■ MATERIALS PROVIDED ■
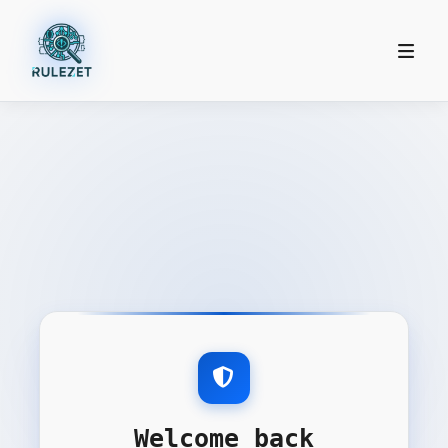
Welcome back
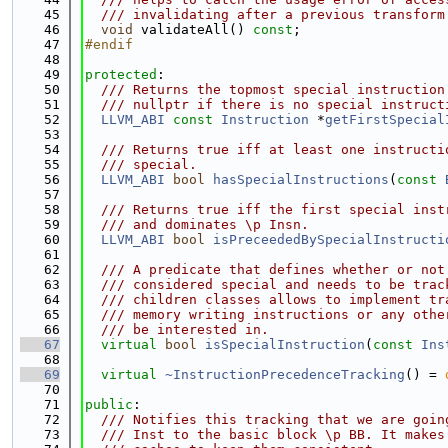
   45
  /// invalidating after a previous transform
   46
void
 validateAll() 
const
;
   47
#endif
   48
   49
protected
:
   50
  /// Returns the topmost special instruction
   51
  /// nullptr if there is no special instruct
   52
LLVM_ABI
const
Instruction
 *
getFirstSpecial
   53
   54
  /// Returns true iff at least one instructi
   55
  /// special.
   56
LLVM_ABI
bool
hasSpecialInstructions
(
const
   57
   58
  /// Returns true iff the first special inst
   59
  /// and dominates \p Insn.
   60
LLVM_ABI
bool
isPreceededBySpecialInstructi
   61
   62
  /// A predicate that defines whether or not
   63
  /// considered special and needs to be trac
   64
  /// children classes allows to implement tr
   65
  /// memory writing instructions or any othe
   66
  /// be interested in.
   67
virtual
bool
isSpecialInstruction
(
const
Ins
   68
   69
virtual
~InstructionPrecedenceTracking
() = 
   70
   71
public
:
   72
  /// Notifies this tracking that we are goin
   73
  /// Inst to the basic block \p BB. It makes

■ PROBLEM TO WORK ON ■
What you hand back should match the listing exactly, except that no pictures appear.

■ WRITTEN RESPONSE ■
Welcome back
   45
  /// invalidating after a previous transform
   46
void
 validateAll() 
const
;
   47
#endif
   48
   49
protected
:
   50
  /// Returns the topmost special instruction
   51
  /// nullptr if there is no special instruct
   52
LLVM_ABI
const
Instruction
 *
getFirstSpecial
   53
   54
  /// Returns true iff at least one instructi
   55
  /// special.
   56
LLVM_ABI
bool
hasSpecialInstructions
(
const
   57
   58
  /// Returns true iff the first special inst
   59
  /// and dominates \p Insn.
   60
LLVM_ABI
bool
isPreceededBySpecialInstructi
   61
   62
  /// A predicate that defines whether or not
   63
  /// considered special and needs to be trac
   64
  /// children classes allows to implement tr
   65
  /// memory writing instructions or any othe
   66
  /// be interested in.
   67
virtual
bool
isSpecialInstruction
(
const
Ins
   68
   69
virtual
~InstructionPrecedenceTracking
() = 
   70
   71
public
:
   72
  /// Notifies this tracking that we are goin
   73
  /// Inst to the basic block \p BB. It makes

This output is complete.